The common viewer is familiar with the notion of a flashback as a frequent narrative device in cinema, altering the temporal line, offering the historical context or diving into the memory of an individual character’s subjective experience. The approaches to creating a flashback in cinema range from camera movements, special effects, editing techniques to sound effects and musical cues. It is precisely in these sonic and musical characteristics of a flashback that this paper will be focused on, analyzing examples in three noir films – Double Indemnity (1944), Laura (1944) and Sunset Boulevard (1950).
The previously mentioned characteristics of film noir evolved hand in hand with new approaches to film scoring that brought about a more modern sound, further highlighting the ability of music to evoke emotion, memory and building of an atmosphere. Interestingly it is precisely this sound component, the holistic approach to the musical aspect of the film noir that is lacking in film studies. As Richard Ness bluntly puts it, the “critics who have defined the basic characteristics of noir films have failed to take into account that noir has a specific sound as well” (Ness 2008, 52).
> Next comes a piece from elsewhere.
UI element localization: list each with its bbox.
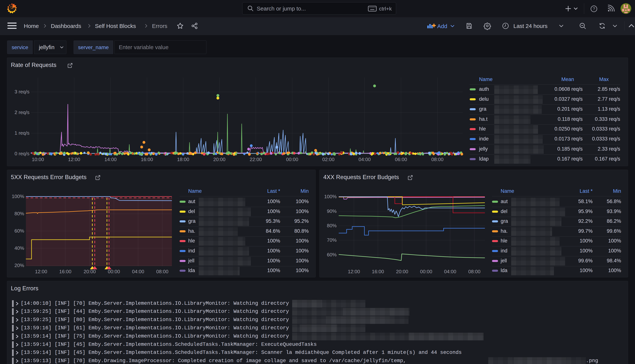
svg-text:?: ? xyxy=(593,6,595,11)
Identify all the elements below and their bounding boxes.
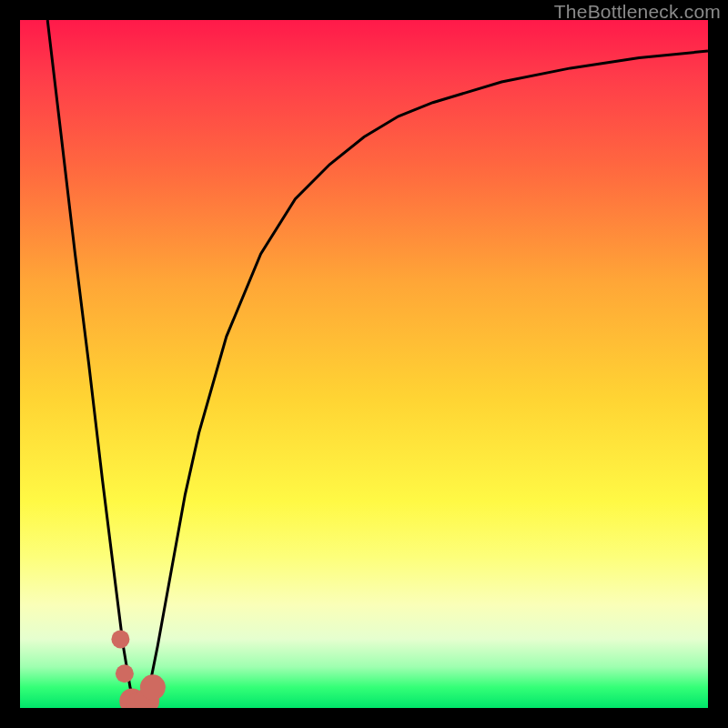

One of the indispensable names in film scoring and redefining of Hollywood musical landscape in mid twentieth century, Miklós Rózsa, composed the score for Double Indemnity, the first film in our analysis. Here, the flashback is introduced almost right at the beginning of the film and the change in the music that comes with it opens the gate to the narration of past events. In similar manner, Sunset Boulevard starts in the darkest point of the story, and the flashback that happens in the first couple of minutes of the film takes us as far back in the narrator’s memory as to help us situate and understand the plot we are about to witness. Here, the musical gestures written by Franz Waxman trigger the passage to the past timeline. Finally, a more unique approach in usage of the flashback is visible in Laura, scored by David Raksin. Throughout the film, we are pushed back in time several times, and the different variations of the main theme work as an emotional and memory device to connect the narrative while it jumps between the present and the past. Thus, from the Franz Waxman’s high pitch string section trills, through Miklós Rózsa’s propelling melody in a violin section to David Raksin’s variations on a single theme1, all these approaches to aurally stimulate the spectator through a flashback will be at the center of this analysis, at the same time trying to identify the musical identity of the film noir.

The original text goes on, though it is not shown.